This is a writeup from Google CTF 2016 - For2 task from forensics category.

We have got a capture.pcapng file, which is a sniffed USB traffic from an usb mouse (yeah, you can capture it e.g. with Wireshark). After loading it into Wireshark, we can see some configuration messages (first screen) - saying that the connected device is a mouse and later on a lot of messages from mouse to the host (second screen - hmm… mouse coordinates?).

Wireshark - configuration messages

Wireshark - mouse coordinate messages

As we can see on the second screen there are 4 Leftover Capture Data bytes. We thought that it might be the coordinates of mouse movement and/or buttons it presses.

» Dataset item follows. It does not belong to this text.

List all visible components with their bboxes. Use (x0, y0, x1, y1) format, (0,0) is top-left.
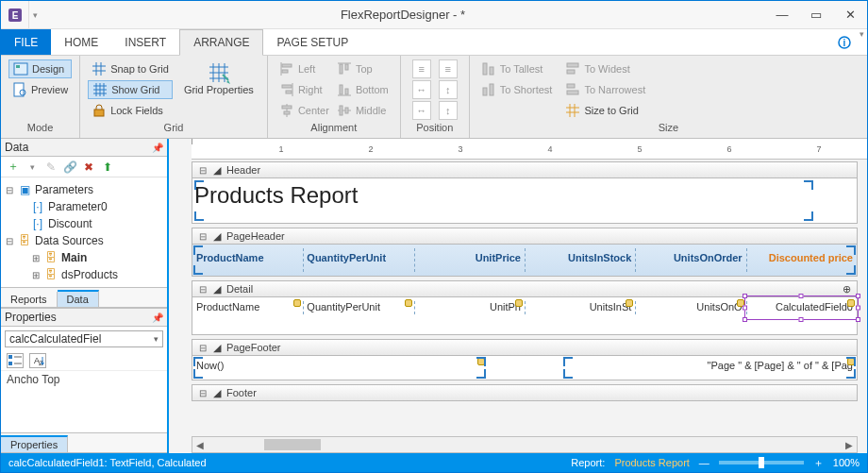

After some googling I’ve found an USB specification pdf, in which under mouse I have found information on how the mouse sends data (page 71):

Mouse coordinates messages specification

Okay… so I thought that those 4 Leftover Capture Data bytes might actually be this data.

So I exported it into a text file using tshark:

tshark -r "capture.pcapng" -T fields -e usb.capdata -Y usb.capdata > mouse_clicks.txt

This gave a rather big file, which looked like this:

00:00:c7:4b:5d:39:00:00
00:00:b5:4b:5d:39:00:00
02
02
02
00:01:fe:00
00:01:ff:00
00:02:00:00
00:03:00:00
00:01:00:00
00:02:00:00
00:04:ff:00
00:01:ff:00
00:03:ff:00
00:03:fd:00
00:02:ff:00
00:01:ff:00
00:04:fd:00
00:01:fd:00
00:00:fd:00
...

I removed first 5 lines of it (the first message with 4 Leftover Capture Data had 00:01:fe:00 value) and wrote a simple Python script to parse this data and create a png image:

#!/usr/bin/env python

from PIL import Image
import ctypes

width = 2048
height = 2048
img = Image.new("RGB", (width, height))

red = (0, 0, 0) # Skipping Right Mouse Btn, its not needed at all
green = (0, 255, 0)
blue = (0, 0, 255)
default = (0, 0, 0)

colormap = {
    0: red,
    1: green,
    2: blue
}
x = width/2
y = height/2

with open('mouse_clicks.txt') as f:
    for line in f:
        bytes = map(lambda v: int('0x'+v, 16), line.split(":"))
        b0, b1, b2, b3 = bytes

        # byte0: 0==LBM, 1=RBM, 2=MBM
        color = colormap.get(b0, default)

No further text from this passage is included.